John Clifford Cobb was born around 1837 in Westbrook, Maine, to Jonathan and Mary Cobb. He married Hannah M. Hawkes on September 5, 1859, and they had at least eight children: Albert, born around 1862; Frederick, born around 1864; Frank, born around 1866; Mary, born around 1869; Alice, born around 1870; Grace, born around 1873; Helen, born around 1877; and John, born around 1879. He worked as a lawyer in South Thomaston, Maine.
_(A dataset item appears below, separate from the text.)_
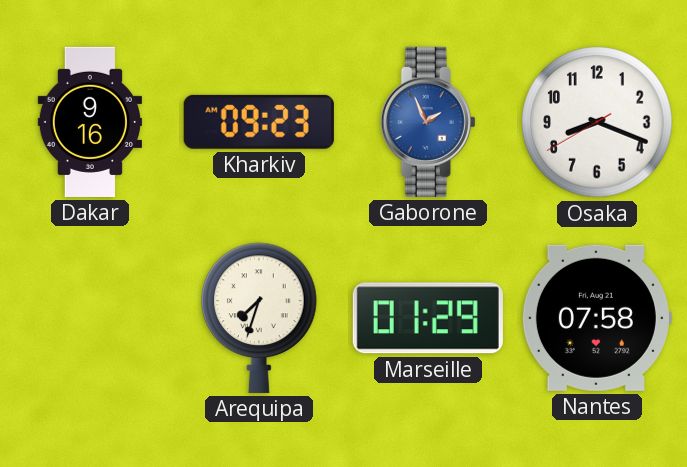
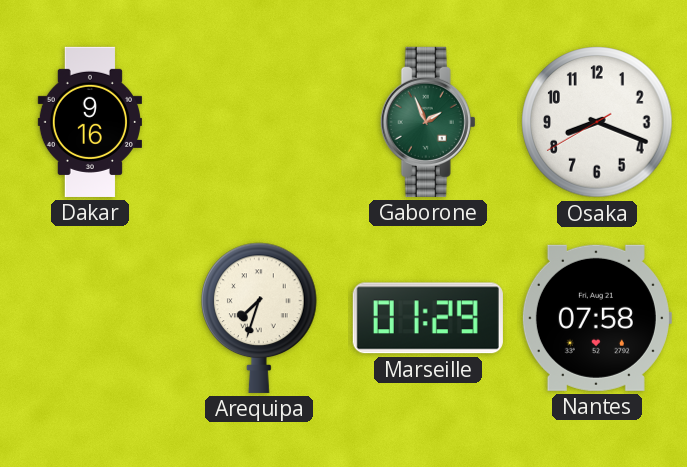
Kharkiv: 09:23 -> none
Gaborone dial: blue -> green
In 1861, he served as a 1st lieutenant in the 4th Maine Infantry. That December, he became a 1st lieutenant in Company D of the 15th Maine Infantry. In August 1863, he was promoted to colonel of the 2nd Corps de Afrique Engineers, which later became the 96th USCT Infantry. Years later, he recalled that “neither officers nor men were ever known to fail in their duty to themselves, to their regiment, or to their country. They stood by their colors upon every battlefield and in every engagement, without a break in their ranks. I believe this to have been true of the colored troops generally, upon every battlefield from the Potomac to the Rio Grande. No braver or better soldiers ever wore the uniform of the United States Army or in fact of any other army.” He resigned in the summer of 1865.
He settled in Windham, Maine, after the war, and he resumed his work as a lawyer. By 1870, he owned $4,000 of real estate and $6,350 of personal property. He moved to Portland, Maine, in the 1870s. He applied for a federal pension in 1890 and eventually received one. He died of apoplexy in Portland on April 2, 1910.